A decisão foi alinhada em reunião nesta quinta-feira (8) entre o presidente Lula e o ministro da Educação, Camilo Santana.
Com a MP, o governo sinaliza uma valorização da categoria, enquanto ganha tempo para discutir uma nova regra definitiva no Congresso Nacional.
Pela legislação atual, o reajuste dos professores é atrelado à variação do Fundeb. Como a arrecadação e os indicadores econômicos variaram pouco, o cálculo para este ano resultaria em um aumento de apenas 0,37%.
Na prática, isso significaria um acréscimo de apenas R$ 18,00 no piso atual, que hoje é de R$ 4.867,77 (para 40h semanais).
O valor ficaria muito abaixo da inflação de 2025, estimada em 4%, gerando perda de poder de compra para os mais de dois milhões de docentes da rede pública.
"Nenhum professor pode ganhar menos que a variação da inflação", afirmou o ministro Camilo Santana.
O governo optou pela MP por uma questão de agilidade. Se fosse enviado um Projeto de Lei (PL), a tramitação normal impediria que o aumento fosse aplicado ainda este ano.
Validade imediata: A MP entra em vigor assim que publicada.
Prazo: O Congresso tem até 120 dias para votar o texto.
Segurança jurídica: O MEC busca um modelo sustentável que evite a judicialização, ou seja, prefeituras e estados entrando na justiça para não pagar o reajuste.

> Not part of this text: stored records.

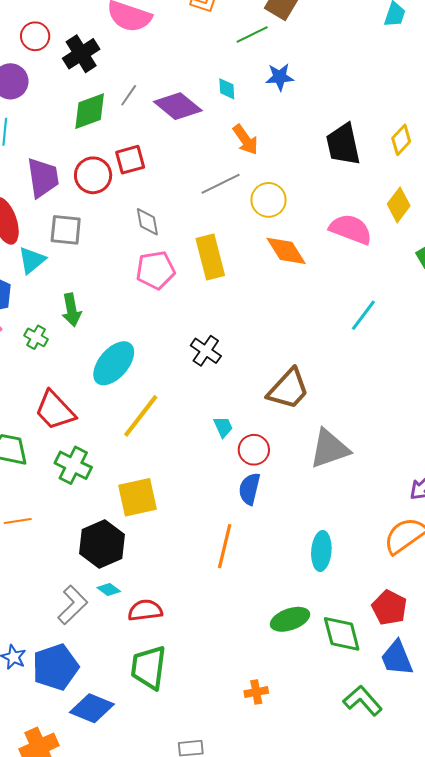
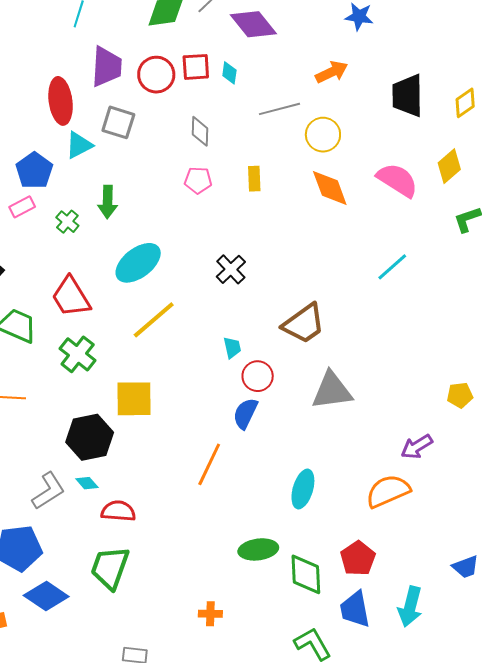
cyan diamond: (227, 89) -> (229, 73), moved
orange arrow: (245, 140) -> (332, 72), moved, turned -92
yellow rectangle: (210, 257) -> (254, 179), size x0.6
pink pentagon: (156, 270) -> (198, 180), size x0.7

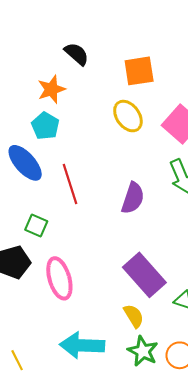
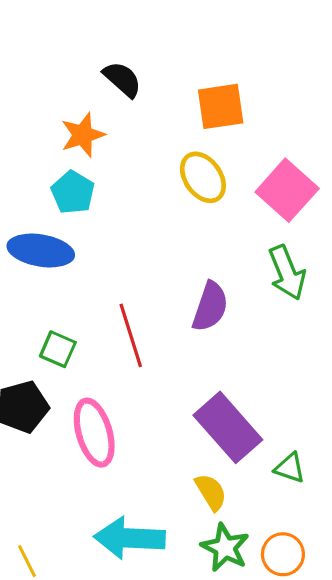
blue ellipse: (25, 163) -> (41, 250), turned -39
red line: (70, 184) -> (131, 335), moved

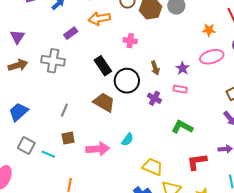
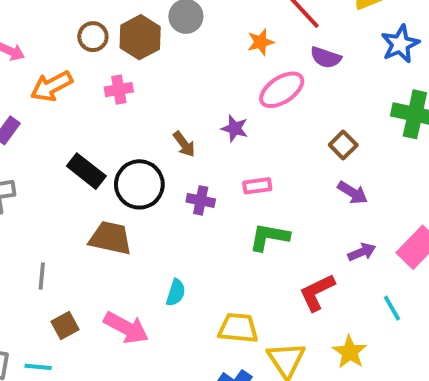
pink cross: (130, 41) -> (119, 90), moved
pink rectangle: (180, 89) -> (257, 186), moved
pink arrow: (98, 149) -> (126, 328), turned 50

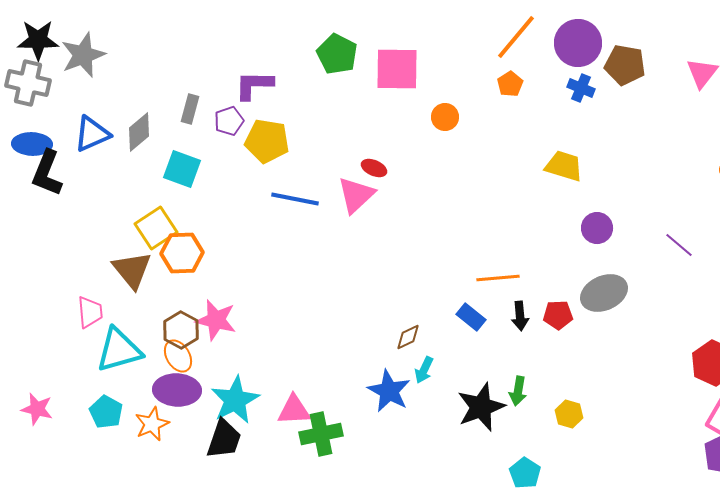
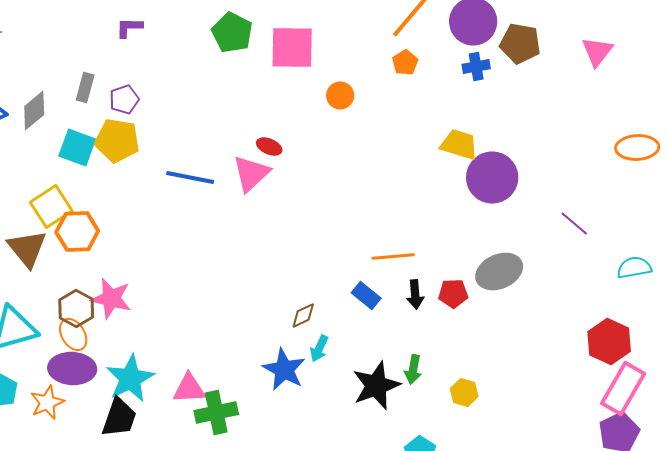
purple L-shape: (254, 85) -> (129, 28), moved, size x0.7
blue cross: (581, 88) -> (476, 66), turned -32
yellow pentagon: (267, 141) -> (117, 140), moved
purple circle: (597, 228) -> (492, 178), moved, size x1.6

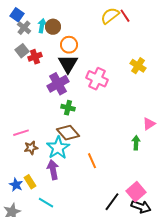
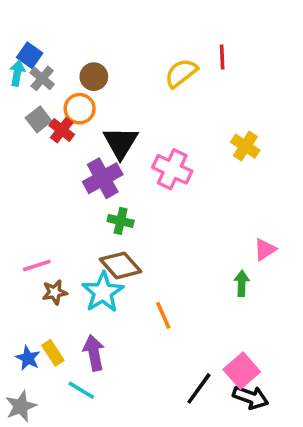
yellow semicircle: (110, 16) -> (181, 73), moved
red line: (125, 16) -> (222, 57), turned 32
cyan arrow: (42, 26) -> (17, 73), moved
orange circle: (69, 45) -> (80, 109), moved
red cross: (35, 57) -> (62, 130), turned -32
purple arrow: (53, 170) -> (94, 353), moved

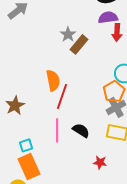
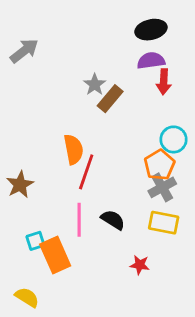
orange rectangle: (29, 166) -> (55, 255), moved

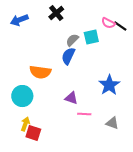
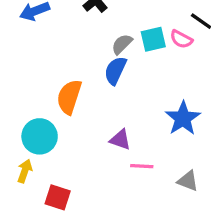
pink semicircle: (108, 23) -> (181, 39), moved
orange semicircle: (40, 72) -> (69, 97), turned 100
yellow arrow: (25, 124) -> (25, 171), moved

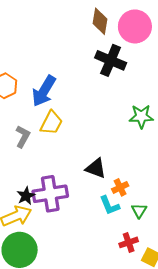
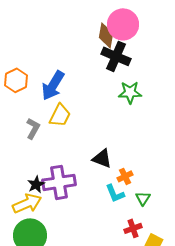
brown diamond: (100, 21) -> (106, 35), moved
pink circle: (135, 26) -> (123, 24), moved
green star: (141, 116) -> (130, 92), moved

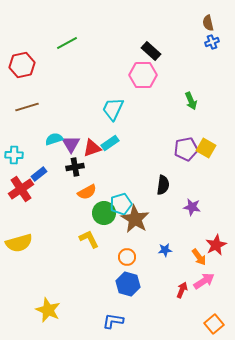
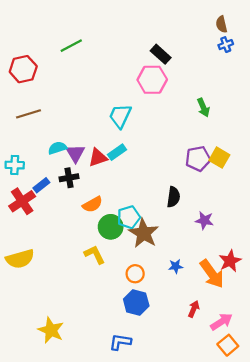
black cross: (75, 167) -> (69, 178), moved
orange arrow: (199, 257) -> (212, 274), size x1.6
pink arrow: (204, 281) -> (221, 322), moved

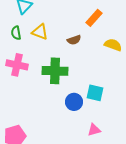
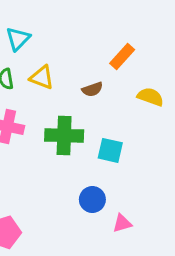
cyan square: (95, 93) -> (110, 150), moved
blue circle: (74, 102) -> (92, 200), moved

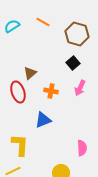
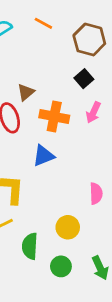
orange cross: (51, 91) -> (54, 117), size x1.5

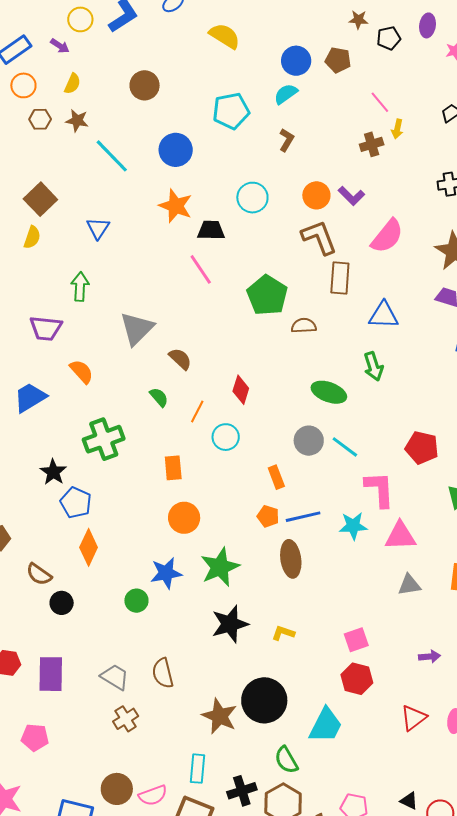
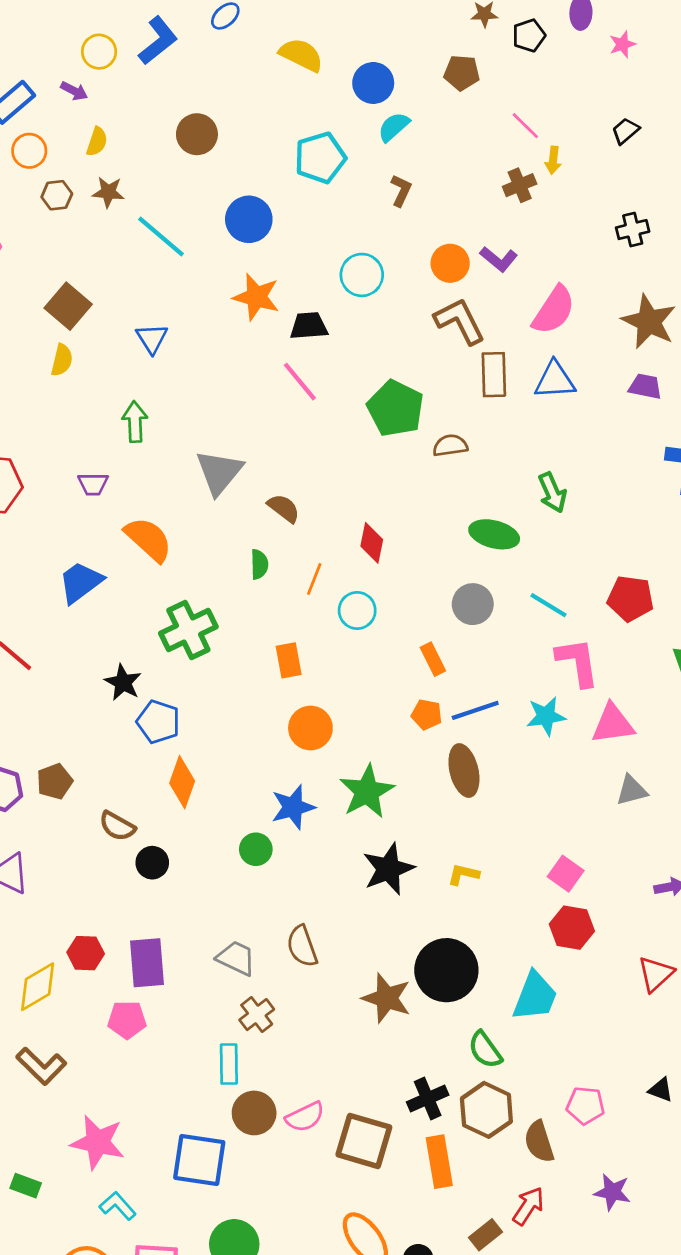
blue circle: (296, 61) -> (373, 83), moved
blue triangle: (384, 315) -> (555, 380), moved
purple trapezoid: (46, 328) -> (93, 484), size x0.7
orange semicircle: (81, 372) -> (148, 539), size x1.4
green semicircle: (159, 397) -> (259, 564), turned 45
cyan line: (345, 447) -> (549, 605), moved
pink square: (356, 640) -> (566, 874), turned -30
pink pentagon: (35, 737) -> (127, 1020), moved
cyan rectangle: (197, 769) -> (229, 1064), moved

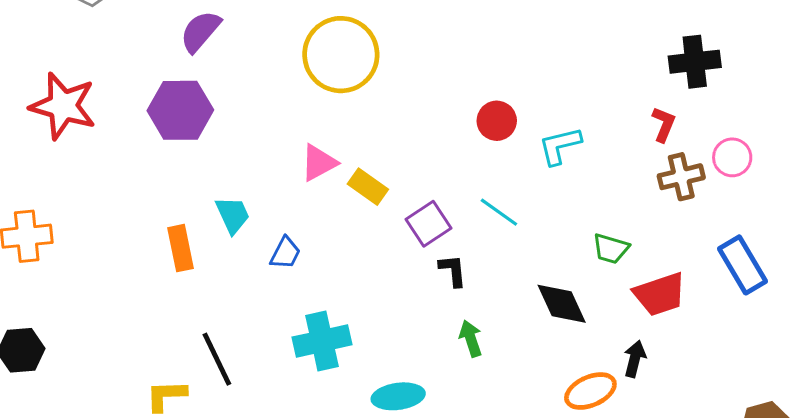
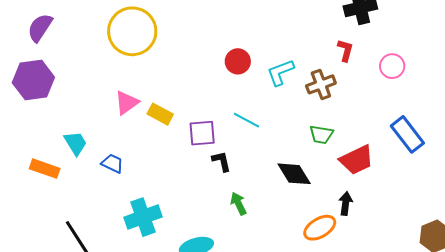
brown cross: (681, 177) -> (321, 84), moved
purple square: (428, 224) -> (202, 133), turned 36
orange rectangle: (181, 248) -> (45, 169), turned -52
blue trapezoid: (285, 253) -> (112, 163), turned -85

A negociação não é simples. De um lado, estados e prefeituras (que são quem efetivamente paga os salários) alegam dificuldades fiscais e pedem previsibilidade orçamentária. O Consed (Secretários Estaduais de Educação) defende que o reajuste seja compatível com a capacidade financeira das redes.
Do outro lado, a CNTE (Confederação Nacional dos Trabalhadores em Educação) cobra uma solução definitiva desde 2023. A entidade pede um reajuste baseado no INPC mais uma parcela da média das receitas do Fundeb, o que elevaria o aumento para a casa dos 6,25%.
A valorização do magistério é uma das metas centrais do PNE, que visa equiparar o salário dos professores ao de outros profissionais com ensino superior.
Em 2012: Professores ganhavam 65% da média de outros profissionais.
Em 2024: Esse número subiu para 86%.
O objetivo do governo com a nova MP é não permitir que esse avanço retroceda em 2026, mantendo a curva de crescimento salarial da categoria mesmo diante de um cenário econômico de arrecadação mais tímida para o Fundeb.